[Given entries — start]
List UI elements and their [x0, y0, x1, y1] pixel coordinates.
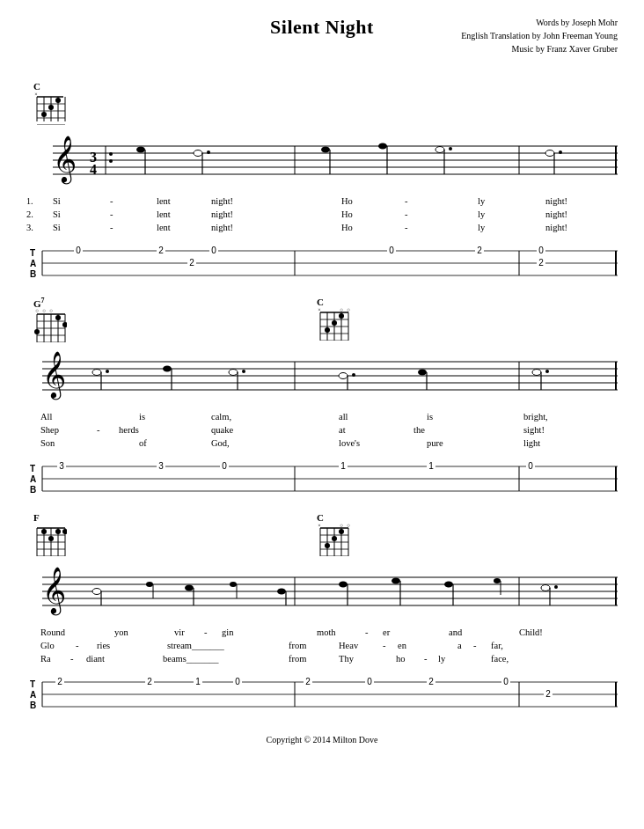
- credits: Words by Joseph Mohr English Translation…: [461, 16, 618, 55]
- svg-point-84: [34, 329, 40, 334]
- svg-point-110: [92, 370, 101, 376]
- svg-point-175: [332, 536, 337, 541]
- svg-point-83: [62, 322, 67, 327]
- svg-point-123: [532, 370, 541, 376]
- svg-point-201: [444, 582, 453, 588]
- svg-point-193: [230, 582, 237, 587]
- svg-text:T: T: [30, 464, 35, 473]
- svg-text:×: ×: [34, 92, 37, 97]
- svg-text:3: 3: [59, 461, 64, 471]
- music-staff-3: 𝄞: [26, 560, 618, 626]
- svg-point-118: [339, 373, 348, 379]
- svg-point-26: [136, 147, 145, 153]
- svg-point-176: [325, 543, 330, 548]
- svg-point-30: [207, 150, 210, 154]
- svg-point-121: [418, 370, 427, 376]
- svg-text:1: 1: [340, 461, 346, 471]
- credit-line1: Words by Joseph Mohr: [461, 16, 618, 29]
- svg-text:2: 2: [147, 677, 152, 686]
- svg-point-82: [55, 315, 61, 320]
- svg-point-160: [55, 529, 61, 534]
- svg-text:×: ×: [318, 307, 320, 312]
- svg-point-203: [541, 585, 550, 591]
- svg-point-115: [229, 370, 238, 376]
- svg-point-40: [559, 150, 562, 154]
- svg-text:B: B: [30, 269, 36, 279]
- svg-point-197: [339, 582, 348, 588]
- svg-text:○: ○: [49, 309, 53, 313]
- svg-text:T: T: [30, 679, 35, 689]
- svg-text:○: ○: [340, 523, 343, 528]
- svg-text:2: 2: [158, 246, 164, 255]
- svg-point-113: [163, 366, 172, 372]
- svg-point-189: [146, 582, 153, 587]
- svg-point-158: [41, 529, 47, 534]
- svg-text:0: 0: [367, 677, 372, 686]
- svg-text:×: ×: [318, 523, 320, 528]
- svg-text:0: 0: [503, 677, 509, 686]
- svg-text:0: 0: [76, 246, 81, 255]
- chord-diagram-C2: × ○ ○: [317, 307, 350, 341]
- svg-text:○: ○: [347, 307, 350, 312]
- svg-text:T: T: [30, 248, 35, 258]
- svg-point-11: [48, 105, 54, 110]
- staff-section-1: C ×: [26, 81, 618, 286]
- svg-point-117: [242, 370, 245, 373]
- svg-text:2: 2: [189, 258, 194, 268]
- svg-point-191: [185, 585, 194, 591]
- staff-section-3: F C: [26, 512, 618, 717]
- page: Silent Night Words by Joseph Mohr Englis…: [0, 0, 644, 829]
- svg-text:A: A: [30, 690, 36, 700]
- svg-point-13: [55, 98, 61, 103]
- svg-text:0: 0: [528, 461, 533, 471]
- svg-point-33: [378, 143, 387, 150]
- chord-diagram-C1: ×: [33, 92, 67, 125]
- svg-text:○: ○: [42, 309, 46, 313]
- svg-text:𝄞: 𝄞: [42, 567, 66, 616]
- svg-point-12: [41, 112, 47, 117]
- lyrics-section-3: Round yon vir - gin moth - er and Child!…: [26, 627, 618, 668]
- chord-diagram-F: [33, 523, 67, 556]
- svg-point-99: [325, 327, 330, 333]
- svg-text:0: 0: [211, 246, 216, 255]
- chord-diagram-G7: ○ ○ ○: [33, 309, 67, 342]
- chord-diagram-C3: × ○ ○: [317, 523, 350, 556]
- svg-text:○: ○: [340, 307, 343, 312]
- svg-text:○: ○: [347, 523, 350, 528]
- svg-point-37: [449, 147, 452, 150]
- svg-point-199: [392, 578, 400, 584]
- credit-line3: Music by Franz Xaver Gruber: [461, 42, 618, 55]
- svg-point-41: [109, 152, 113, 156]
- svg-text:2: 2: [305, 677, 311, 686]
- svg-text:A: A: [30, 474, 36, 484]
- chord-label-F: F: [33, 512, 67, 523]
- svg-text:○: ○: [35, 309, 39, 313]
- tab-section-1: T A B 0 2 0 0: [26, 240, 618, 286]
- svg-point-177: [339, 529, 344, 534]
- svg-text:2: 2: [428, 677, 434, 686]
- svg-point-38: [545, 150, 554, 157]
- svg-point-31: [321, 147, 330, 153]
- svg-point-125: [545, 370, 549, 373]
- svg-text:2: 2: [57, 677, 62, 686]
- svg-point-205: [554, 585, 558, 589]
- tab-section-3: T A B 2 2 1 0 2: [26, 671, 618, 717]
- svg-text:2: 2: [538, 258, 544, 268]
- svg-point-159: [48, 536, 54, 541]
- credit-line2: English Translation by John Freeman Youn…: [461, 29, 618, 42]
- svg-text:0: 0: [235, 677, 240, 686]
- tab-section-2: T A B 3 3 0 1 1: [26, 456, 618, 502]
- chord-label-C2: C: [317, 297, 350, 307]
- music-staff-1: 𝄞 3 4: [26, 128, 618, 194]
- lyrics-section-2: All is calm, all is bright, Shep - herds…: [26, 412, 618, 452]
- chord-label-C1: C: [33, 81, 67, 92]
- svg-point-35: [435, 147, 444, 153]
- svg-text:𝄞: 𝄞: [42, 351, 66, 400]
- svg-text:1: 1: [428, 461, 434, 471]
- staff-section-2: G7 ○ ○ ○: [26, 297, 618, 502]
- svg-point-161: [62, 529, 67, 534]
- svg-text:0: 0: [222, 461, 227, 471]
- svg-point-195: [277, 589, 286, 595]
- svg-text:2: 2: [477, 246, 482, 255]
- svg-text:2: 2: [545, 689, 551, 699]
[Given entries — finish]
Nothing but the records, copied exactly and stripped of pictures, should be returned.

List UI elements and their [x0, y0, x1, y1] pixel coordinates.
- credits: Words by Joseph Mohr English Translation…: [461, 16, 618, 55]
- svg-point-84: [34, 329, 40, 334]
- svg-point-110: [92, 370, 101, 376]
- svg-point-175: [332, 536, 337, 541]
- svg-point-83: [62, 322, 67, 327]
- svg-point-123: [532, 370, 541, 376]
- svg-point-201: [444, 582, 453, 588]
- svg-point-193: [230, 582, 237, 587]
- svg-text:T: T: [30, 464, 35, 473]
- svg-text:×: ×: [34, 92, 37, 97]
- svg-text:3: 3: [59, 461, 64, 471]
- music-staff-3: 𝄞: [26, 560, 618, 626]
- svg-point-118: [339, 373, 348, 379]
- svg-point-26: [136, 147, 145, 153]
- svg-point-176: [325, 543, 330, 548]
- svg-point-30: [207, 150, 210, 154]
- svg-point-121: [418, 370, 427, 376]
- svg-text:1: 1: [340, 461, 346, 471]
- credit-line1: Words by Joseph Mohr: [461, 16, 618, 29]
- svg-text:2: 2: [147, 677, 152, 686]
- svg-point-82: [55, 315, 61, 320]
- svg-point-160: [55, 529, 61, 534]
- svg-text:×: ×: [318, 307, 320, 312]
- svg-point-203: [541, 585, 550, 591]
- svg-point-115: [229, 370, 238, 376]
- svg-point-40: [559, 150, 562, 154]
- svg-text:B: B: [30, 269, 36, 279]
- svg-point-197: [339, 582, 348, 588]
- svg-text:○: ○: [49, 309, 53, 313]
- svg-text:T: T: [30, 679, 35, 689]
- svg-text:○: ○: [340, 523, 343, 528]
- svg-text:2: 2: [158, 246, 164, 255]
- svg-point-113: [163, 366, 172, 372]
- svg-point-189: [146, 582, 153, 587]
- svg-point-158: [41, 529, 47, 534]
- svg-text:0: 0: [367, 677, 372, 686]
- svg-text:×: ×: [318, 523, 320, 528]
- svg-text:0: 0: [503, 677, 509, 686]
- svg-text:0: 0: [76, 246, 81, 255]
- chord-diagram-C2: × ○ ○: [317, 307, 350, 341]
- svg-text:○: ○: [347, 307, 350, 312]
- svg-text:T: T: [30, 248, 35, 258]
- svg-point-11: [48, 105, 54, 110]
- staff-section-1: C ×: [26, 81, 618, 286]
- svg-point-117: [242, 370, 245, 373]
- svg-text:2: 2: [189, 258, 194, 268]
- svg-point-191: [185, 585, 194, 591]
- staff-section-3: F C: [26, 512, 618, 717]
- page: Silent Night Words by Joseph Mohr Englis…: [0, 0, 644, 829]
- svg-text:A: A: [30, 690, 36, 700]
- svg-point-13: [55, 98, 61, 103]
- svg-text:0: 0: [528, 461, 533, 471]
- svg-point-33: [378, 143, 387, 150]
- chord-diagram-C1: ×: [33, 92, 67, 125]
- svg-text:○: ○: [42, 309, 46, 313]
- svg-text:𝄞: 𝄞: [42, 567, 66, 616]
- svg-point-12: [41, 112, 47, 117]
- lyrics-section-3: Round yon vir - gin moth - er and Child!…: [26, 627, 618, 668]
- chord-diagram-F: [33, 523, 67, 556]
- svg-point-99: [325, 327, 330, 333]
- svg-text:0: 0: [211, 246, 216, 255]
- chord-diagram-G7: ○ ○ ○: [33, 309, 67, 342]
- chord-diagram-C3: × ○ ○: [317, 523, 350, 556]
- svg-text:○: ○: [340, 307, 343, 312]
- svg-text:○: ○: [347, 523, 350, 528]
- svg-point-37: [449, 147, 452, 150]
- svg-point-199: [392, 578, 400, 584]
- credit-line3: Music by Franz Xaver Gruber: [461, 42, 618, 55]
- svg-point-41: [109, 152, 113, 156]
- svg-text:2: 2: [305, 677, 311, 686]
- svg-text:A: A: [30, 474, 36, 484]
- chord-label-F: F: [33, 512, 67, 523]
- svg-text:○: ○: [35, 309, 39, 313]
- tab-section-1: T A B 0 2 0 0: [26, 240, 618, 286]
- svg-point-177: [339, 529, 344, 534]
- svg-text:2: 2: [428, 677, 434, 686]
- svg-point-38: [545, 150, 554, 157]
- svg-point-31: [321, 147, 330, 153]
- svg-point-125: [545, 370, 549, 373]
- svg-text:2: 2: [57, 677, 62, 686]
- svg-point-205: [554, 585, 558, 589]
- tab-section-3: T A B 2 2 1 0 2: [26, 671, 618, 717]
- svg-text:2: 2: [538, 258, 544, 268]
- svg-point-159: [48, 536, 54, 541]
- credit-line2: English Translation by John Freeman Youn…: [461, 29, 618, 42]
- svg-text:0: 0: [235, 677, 240, 686]
- tab-section-2: T A B 3 3 0 1 1: [26, 456, 618, 502]
- chord-label-C2: C: [317, 297, 350, 307]
- music-staff-1: 𝄞 3 4: [26, 128, 618, 194]
- lyrics-section-2: All is calm, all is bright, Shep - herds…: [26, 412, 618, 452]
- chord-label-C1: C: [33, 81, 67, 92]
- svg-point-35: [435, 147, 444, 153]
- svg-text:𝄞: 𝄞: [42, 351, 66, 400]
- svg-text:1: 1: [428, 461, 434, 471]
- staff-section-2: G7 ○ ○ ○: [26, 297, 618, 502]
- svg-point-161: [62, 529, 67, 534]
- svg-text:0: 0: [222, 461, 227, 471]
- svg-point-195: [277, 589, 286, 595]
- svg-text:2: 2: [477, 246, 482, 255]
- svg-text:2: 2: [545, 689, 551, 699]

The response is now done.